Puis, lorsque la solution était trouvée et le cas résolu, un bonheur intense m’envahissait. Happy end certes, mais avec régulièrement une coronaire en moins.
Depuis quelques années, lorsque je fais face à une situation nouvelle et lorsque je sens cette même agitation m’envahir, je fait appel à mon expérience et réussis à m’autoréguler, car je parviens à me convaincre que la solution viendra et je sais la sensation de bonheur immense que cela me procurera.
Il en va de même pour la maternité. Chaque fois que vous pensez avoir tout compris, un nouvel événement inattendu surviendra, mais ce qui vous aura terrifiée une première fois, vous parviendrez à mieux le gérer la seconde fois. C’est le bonheur d’apprendre, de grandir et de franchir des étapes dans votre construction de mère.
Alors, de grâce, autorisez-vous la faiblesse, la tristesse. Exprimez ce que vous ressentez.
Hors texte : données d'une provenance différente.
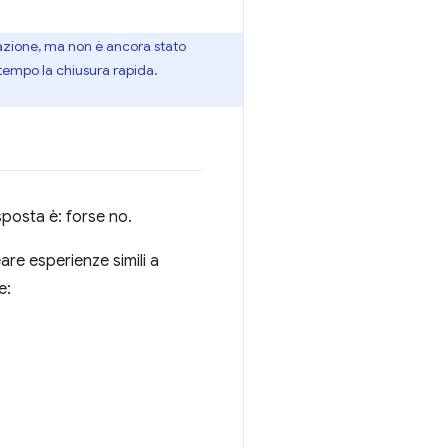
zazione, ma non è ancora stato
tempo la chiusura rapida.
sposta è: forse no.
re esperienze simili a
e: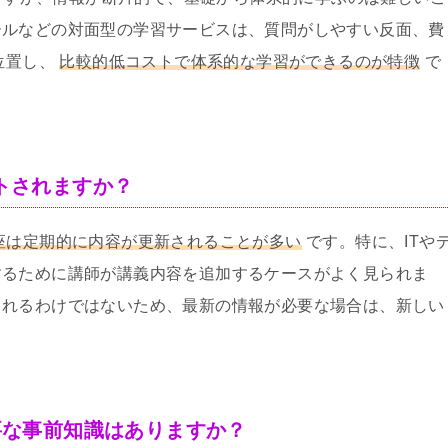
ールなどの対面型の学習サービスは、質問がしやすい反面、費
位置し、
比較的低コストで体系的な学習ができるのが特徴
で
ートされますか？
座は定期的に内容が更新されることが多い
です。特に、ITや
するために講師が講義内容を追加するケースがよく見られま
されるわけではないため、最新の情報が必要な場合は、新しい
必要な事前知識はありますか？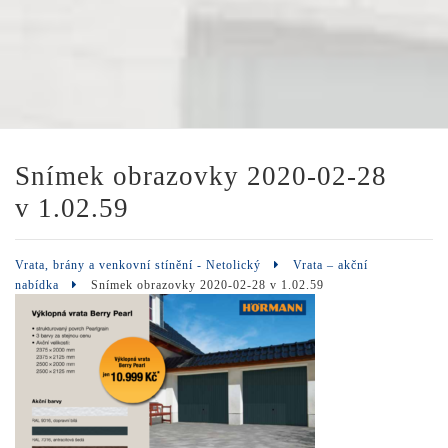
Snímek obrazovky 2020-02-28
v 1.02.59
Vrata, brány a venkovní stínění - Netolický
Vrata – akční
nabídka
Snímek obrazovky 2020-02-28 v 1.02.59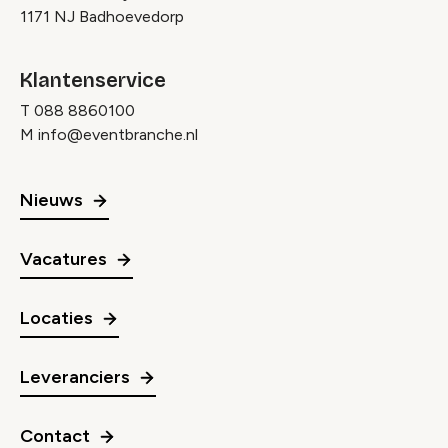
1171 NJ Badhoevedorp
Klantenservice
T
088 8860100
M
info@eventbranche.nl
Nieuws
Vacatures
Locaties
Leveranciers
Contact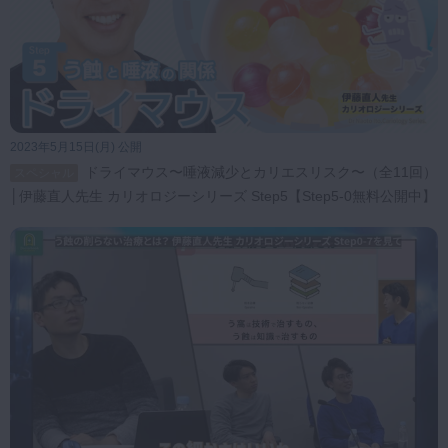
2023年5月15日(月) 公開
ドライマウス〜唾液減少とカリエスリスク〜（全11回）
スペシャル
│伊藤直人先生 カリオロジーシリーズ Step5【Step5-0無料公開中】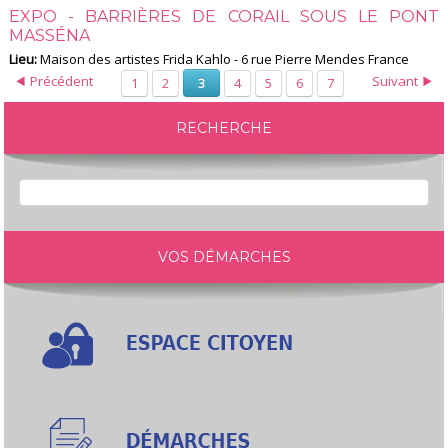
EXPO - BARRIÈRES DE CORAIL SOUS LE PONT
MASSÉNA
Lieu:
Maison des artistes Frida Kahlo - 6 rue Pierre Mendes France
Précédent
Suivant
1
2
4
5
6
7
3
RECHERCHE
VOS DÉMARCHES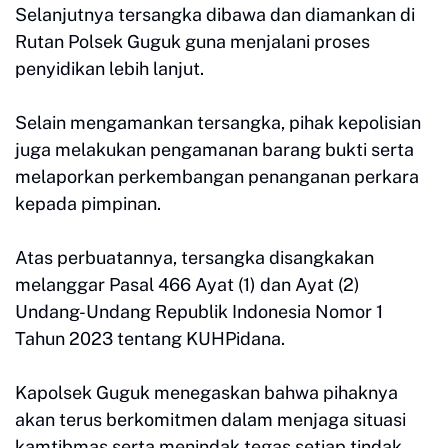
Selanjutnya tersangka dibawa dan diamankan di
Rutan Polsek Guguk guna menjalani proses
penyidikan lebih lanjut.
Selain mengamankan tersangka, pihak kepolisian
juga melakukan pengamanan barang bukti serta
melaporkan perkembangan penanganan perkara
kepada pimpinan.
Atas perbuatannya, tersangka disangkakan
melanggar Pasal 466 Ayat (1) dan Ayat (2)
Undang-Undang Republik Indonesia Nomor 1
Tahun 2023 tentang KUHPidana.
Kapolsek Guguk menegaskan bahwa pihaknya
akan terus berkomitmen dalam menjaga situasi
kamtibmas serta menindak tegas setiap tindak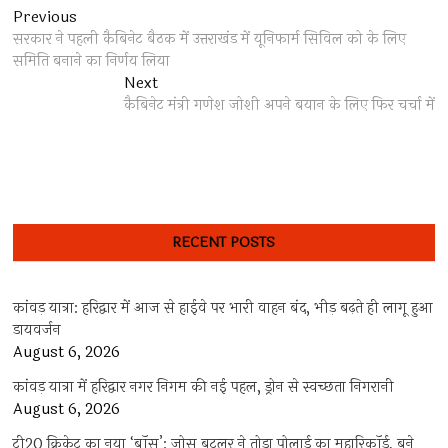
Post
Previous
Previous
post:
सरकार ने पहली कैबिनेट बैठक में उत्तराखंड में यूनिफार्म सिविल को के लिए
navigation
समिति बनाने का निर्णय लिया
Next
Next
post:
कैबिनेट मंत्री गणेश जोशी अपने बयान के लिए फिर चर्चा में
RECENT POSTS
कांवड़ यात्रा: हरिद्वार में आज से हाईवे पर भारी वाहन बंद, भीड़ बढ़ते ही लागू हुआ
डायवर्जन
August 6, 2026
कांवड़ यात्रा में हरिद्वार नगर निगम की नई पहल, ड्रोन से स्वच्छता निगरानी
August 6, 2026
टी20 क्रिकेट का नया ‘बॉस’: जोस बटलर ने तोड़ा पोलार्ड का महारिकॉर्ड, बने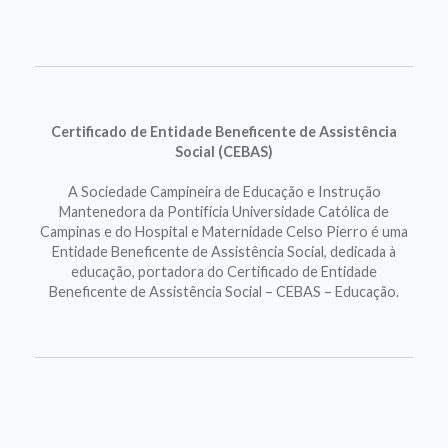
Certificado de Entidade Beneficente de Assistência
Social (CEBAS)
A Sociedade Campineira de Educação e Instrução
Mantenedora da Pontifícia Universidade Católica de
Campinas e do Hospital e Maternidade Celso Pierro é uma
Entidade Beneficente de Assistência Social, dedicada à
educação, portadora do Certificado de Entidade
Beneficente de Assistência Social – CEBAS – Educação.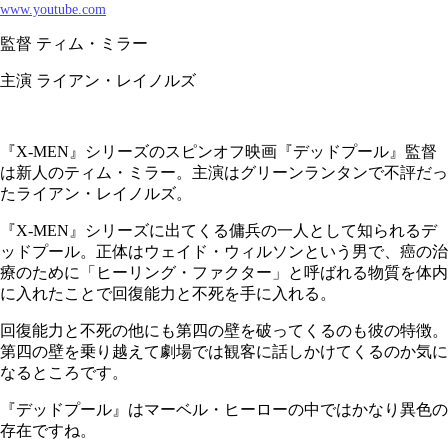
www.youtube.com
監督 ティム・ミラー
主演 ライアン・レイノルズ
『X-MEN』シリーズのスピンオフ映画『デッドプール』監督
は新人のティム・ミラー。主演はグリーンランタンで不評だっ
たライアン・レイノルズ。
『X-MEN』シリーズに出てくる傭兵の一人として知られるデ
ッドプール。正体はウェイド・ウィルソンという男で、癌の治
療のために「ヒーリング・ファクター」と呼ばれる物質を体内
に入れたことで回復能力と不死を手に入れる。
回復能力と不死の他にも第四の壁を破ってくるのも彼の特徴。
第四の壁を乗り越えて劇場では観客に話しかけてくるのか気に
なるところです。
『デッドプール』はマーベル・ヒーローの中ではかなり異色の
存在ですね。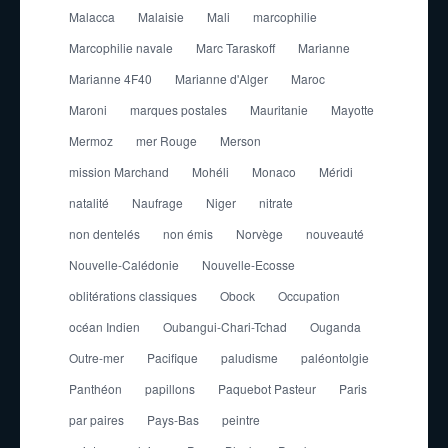
Malacca
Malaisie
Mali
marcophilie
Marcophilie navale
Marc Taraskoff
Marianne
Marianne 4F40
Marianne d'Alger
Maroc
Maroni
marques postales
Mauritanie
Mayotte
Mermoz
mer Rouge
Merson
mission Marchand
Mohéli
Monaco
Méridi
natalité
Naufrage
Niger
nitrate
non dentelés
non émis
Norvège
nouveauté
Nouvelle-Calédonie
Nouvelle-Ecosse
oblitérations classiques
Obock
Occupation
océan Indien
Oubangui-Chari-Tchad
Ouganda
Outre-mer
Pacifique
paludisme
paléontolgie
Panthéon
papillons
Paquebot Pasteur
Paris
par paires
Pays-Bas
peintre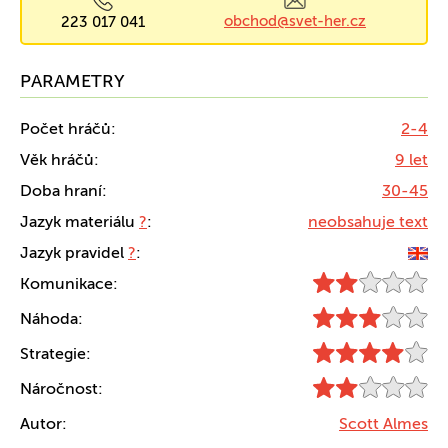
obchod@svet-her.cz
223 017 041
PARAMETRY
Počet hráčů:
2-4
Věk hráčů:
9 let
Doba hraní:
30-45
Jazyk materiálu
?
:
neobsahuje text
Jazyk pravidel
?
:
Komunikace:
Náhoda:
Strategie:
Náročnost:
Autor:
Scott Almes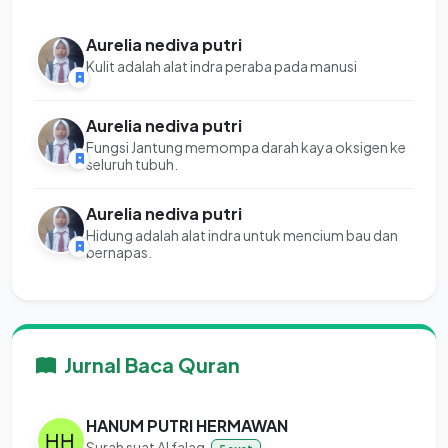
Aurelia nediva putri
Kulit adalah alat indra peraba pada manusi
Aurelia nediva putri
Fungsi Jantung memompa darah kaya oksigen ke
seluruh tubuh.
Aurelia nediva putri
Hidung adalah alat indra untuk mencium bau dan
bernapas.
Jurnal Baca Quran
HANUM PUTRI HERMAWAN
Surah suat Al falaq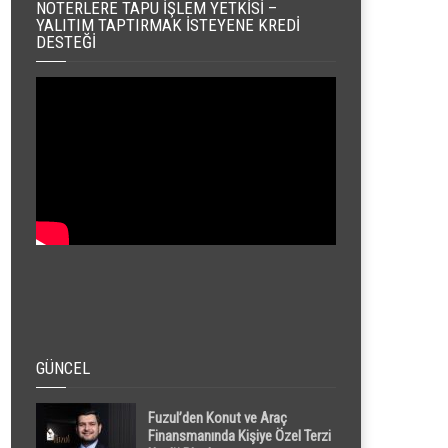
NOTERLERE TAPU İŞLEM YETKISI –
YALITIM TAPTIRMAK İSTEYENE KREDI
DESTEĞI
GÜNCEL
Fuzul’den Konut ve Araç
Finansmanında Kişiye Özel Terzi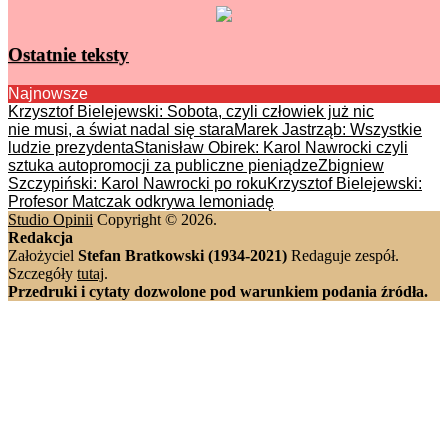
Ostatnie teksty
Najnowsze
Krzysztof Bielejewski: Sobota, czyli człowiek już nic
nie musi, a świat nadal się stara
Marek Jastrząb: Wszystkie
ludzie prezydenta
Stanisław Obirek: Karol Nawrocki czyli
sztuka autopromocji za publiczne pieniądze
Zbigniew
Szczypiński: Karol Nawrocki po roku
Krzysztof Bielejewski:
Profesor Matczak odkrywa lemoniadę
Studio Opinii
Copyright © 2026.
Redakcja
Założyciel
Stefan Bratkowski (1934-2021)
Redaguje zespół.
Szczegóły
tutaj
.
Przedruki i cytaty dozwolone pod warunkiem podania źródła.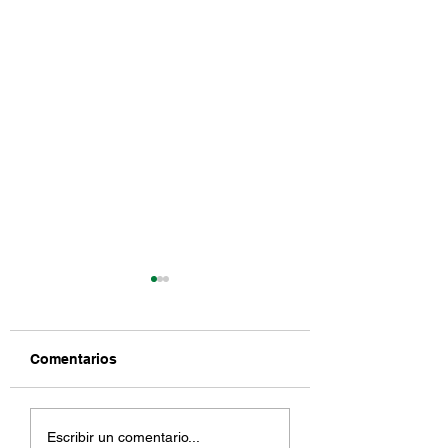
Comentarios
Proyecto SW 12th
Reapertura de la
Escribir un comentario...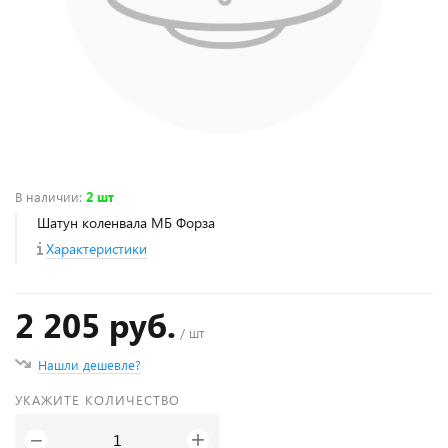
В наличии
:
2 шт
Шатун коленвала МБ Форза
Характеристики
2 205 руб.
/ шт
Нашли дешевле?
УКАЖИТЕ КОЛИЧЕСТВО
+
−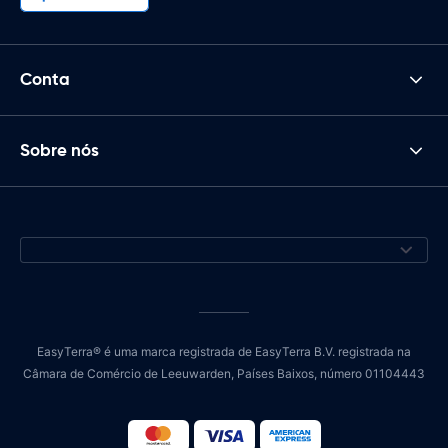
Conta
Sobre nós
EasyTerra® é uma marca registrada de EasyTerra B.V. registrada na
Câmara de Comércio de Leeuwarden, Países Baixos, número 01104443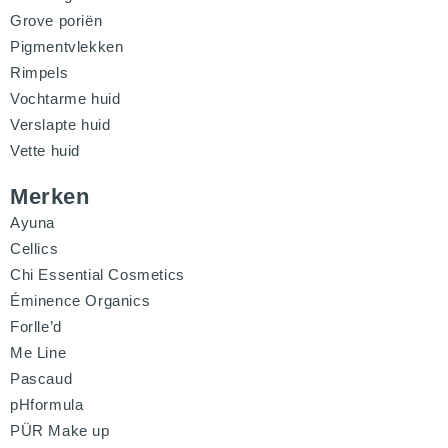
Grove poriën
Pigmentvlekken
Rimpels
Vochtarme huid
Verslapte huid
Vette huid
Merken
Ayuna
Cellics
Chi Essential Cosmetics
Éminence Organics
Forlle’d
Me Line
Pascaud
pHformula
PÜR Make up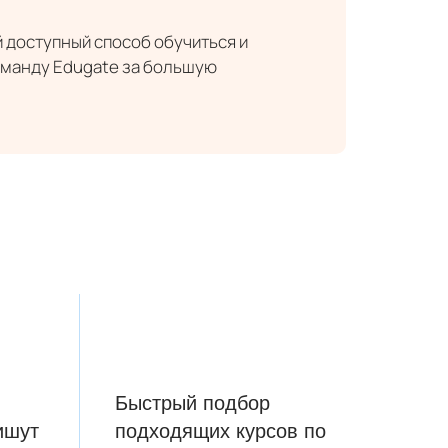
й доступный способ обучиться и
команду Edugate за большую
Быстрый подбор
ишут
подходящих курсов по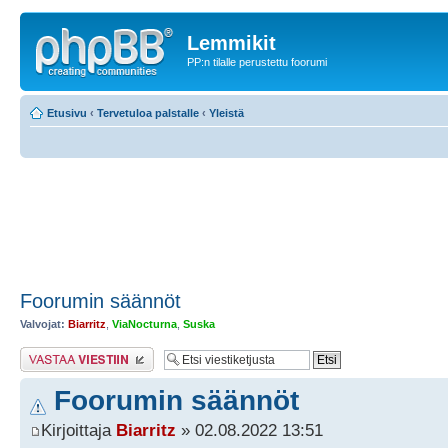
Lemmikit
PP:n tilalle perustettu foorumi
Etusivu
‹
Tervetuloa palstalle
‹
Yleistä
Foorumin säännöt
Valvojat:
Biarritz
,
ViaNocturna
,
Suska
Lähetä vastaus
Foorumin säännöt
Kirjoittaja
Biarritz
» 02.08.2022 13:51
Parlez avec une personne de confiance ou, si cela vous convient mieux, avec une personne extérieure à votre milieu.
La « montée de lait » va arriver, tout va devenir plus simple. Vous êtes toute proche de la victoire.
Mettez votre bébé au sein, vous commencerez à constater qu’il déglutit à chaque succion, que la tétée devient réellement plus productive.
Un rythme va progressivement s’installer.
b. Bébé :
En général, le poids se stabilise et les tétées vont devenir durant cette journée plus efficaces en terme de volume absorbé. Néanmoins, le petit pourra connaître quelques inconforts digestifs.
Le jour 3, c’est aussi la possibilité d’apparition de la jaunisse. La peau du bébé commence à prendre une couleur de plus en plus « halée », voire « citronnée ».
On pourra éventuellement réaliser un test sanguin pour doser la bilirubine de votre bébé et vous proposer un traitement par photothérapie si le taux de bilirubine est plus élevé que la norme autorisée.
Il est possible de contrôler plusieurs fois cette valeur entre le jour 3 et le jour de la sortie car parfois celle-ci ne devient pathologique que plus tard (même après la sortie).
La jaunisse est une pathologie très courante chez le nouveau-né et ne prédit en rien une quelconque faiblesse de votre petit.
c. Papa
Vous êtes le garant du bon déroulement des festivités aujourd’hui.
Tout en restant courtois, vous allez faire comprendre aux visiteurs que le moment de partir est venu. Si c’est délicat pour vous, les sages-femmes peuvent mettre un petit mot sur la porte signifiant que maman et bébé doivent se reposer.
C’est la journée difficile, celle où la situation notamment « alimentaire » va se débloquer.
Ne cherchez pas, pendant cette journée vous n’êtes pas obligé de trouver une logique à tout.
Avec la réduction du séjour en maternité, normalement vous vous retrouvez à la maison au troisième jour. Heureusement, une sage femme viendra vous rendre visite à domicile et pourra répondre à toutes les questions qui se seront posées durant votre première nuit en trio.